Yes, you can `DISTINCT ON` with a `DATE_TRUNC` expression which should get you what you want.

abalashov · on March 20, 2020

DISTINCT ON, when I stumbled upon it rather accidentally a few years ago, was a life saver in some complicated queries in some even more complicated stored functions in our telephony infrastructure product, where only the first route offered by any vendor that otherwise matches a set of criteria is desired.

The alternative would have been a lot less concise and would have required a much longer stored procedure.

Twisell · on March 20, 2020

What's nice about PostgreSQL is that you quite often discover little useful trick you have missed so far.

Guess that's however true for any well written language when you master it enough to enjoy theses gems hidden in plain sight.

thibautg · on March 21, 2020

DISTINCT ON is also very useful for nearest neighbor queries with PostGIS.

cosmotic · on March 20, 2020

If you want your application to be portable, don't use this feature.

_lqaf · on March 20, 2020

This advice grew out of the days when database platforms cost enormous amounts of money. It is still as true as it ever was, but since then the biggest pressure that lead to it no longer applies.

Back before PG and others were viable competitors to the big commercial databases, about the only leverage customers had against aggressive sales people was the threat to switch to a competitor. So people would preserve that as a credible threat by not using proprietary SQL extensions.

No vampiric salesdroid from Postgres is going to knock on your door demanding 8 figures.

Now, there may be other reasons you want to switch away from it, or you may want to support a variety of DBs in whatever you're building, or some other reason. So it is good to be aware of. But shying away from SQL extensions is usually no longer a matter of budgetary apocalypse.

irrational · on March 20, 2020

Do you mean portable as in able to run on different databases? Your application would have to be fairly simple to achieve that goal. We moved an application from Oracle to Postgres. It took about 2 years to complete.

cosmotic · on March 23, 2020

Many applications are built on ORMs which are pretty portable. About the only thing I regularly depend on that is proprietary per RDBMS is "last insert autoincrement id" since it's not part of the SQL standard. Binary blobs is another big one.

cosmotic · on March 23, 2020

If you start out minimizing proprietary features, its a lot easier to do. Oracle is filled with proprietary features so I'm not surprised it was a lot of work. My application is pretty simple and I converted from mysql to postgres in an afternoon.

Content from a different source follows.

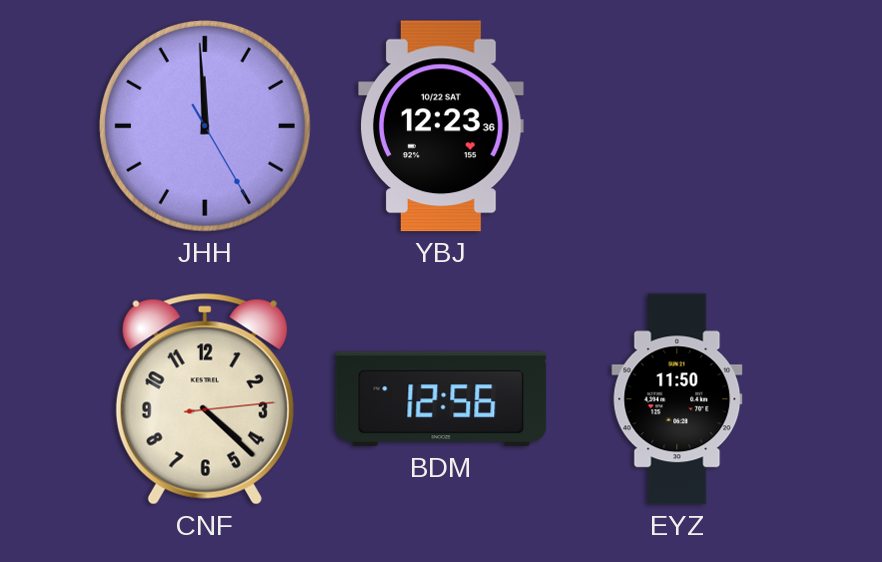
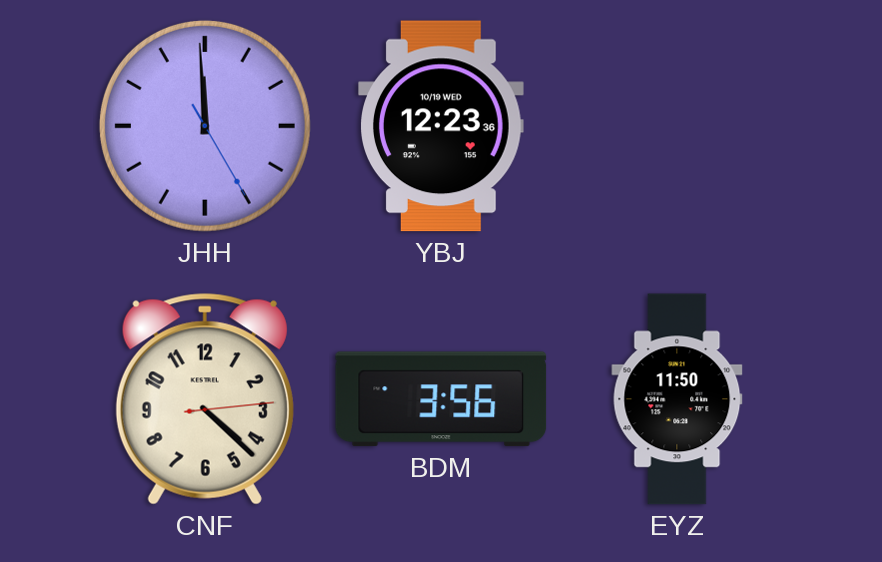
YBJ date: 10/22 SAT -> 10/19 WED
BDM: 12:56 -> 3:56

munk-a · on March 20, 2020

At my first job I worked on a program that supported MySQL, MSSQL and Postgres[1]. Now I work on a project that's Postgres only and, honestly, I don't see the need to put any effort into SQL neutrality these days.

1. Only because I hacked it in during my free-time since it is such a trivial dialect to support.

notatoad · on March 21, 2020

is anybody out there actually writing portable sql?

cosmotic · on March 23, 2020

I am. Also anyone else using an ORM likely is.